┌──

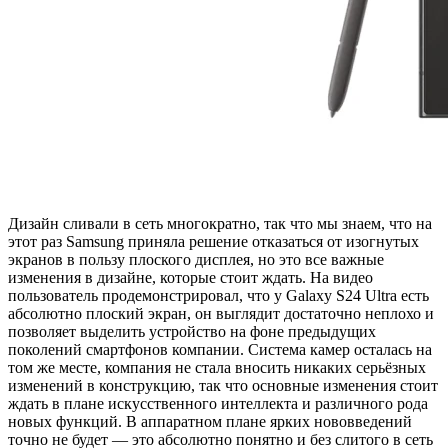
Дизайн сливали в сеть многократно, так что мы знаем, что на
этот раз Samsung приняла решение отказаться от изогнутых
экранов в пользу плоского дисплея, но это все важные
изменения в дизайне, которые стоит ждать. На видео
пользователь продемонстрировал, что у Galaxy S24 Ultra есть
абсолютно плоский экран, он выглядит достаточно неплохо и
позволяет выделить устройство на фоне предыдущих
поколений смартфонов компании. Система камер осталась на
том же месте, компания не стала вносить никаких серьёзных
изменений в конструкцию, так что основные изменения стоит
ждать в плане искусственного интеллекта и различного рода
новых функций. В аппаратном плане ярких нововведений
точно не будет — это абсолютно понятно и без слитого в сеть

└──

WORK ORDER:
Repeat only the lines starting at the one that contains "абсолютно плоский экран, он" and ending at the last line above, exactly as written.

RESULT BELOW:
абсолютно плоский экран, он выглядит достаточно неплохо и
позволяет выделить устройство на фоне предыдущих
поколений смартфонов компании. Система камер осталась на
том же месте, компания не стала вносить никаких серьёзных
изменений в конструкцию, так что основные изменения стоит
ждать в плане искусственного интеллекта и различного рода
новых функций. В аппаратном плане ярких нововведений
точно не будет — это абсолютно понятно и без слитого в сеть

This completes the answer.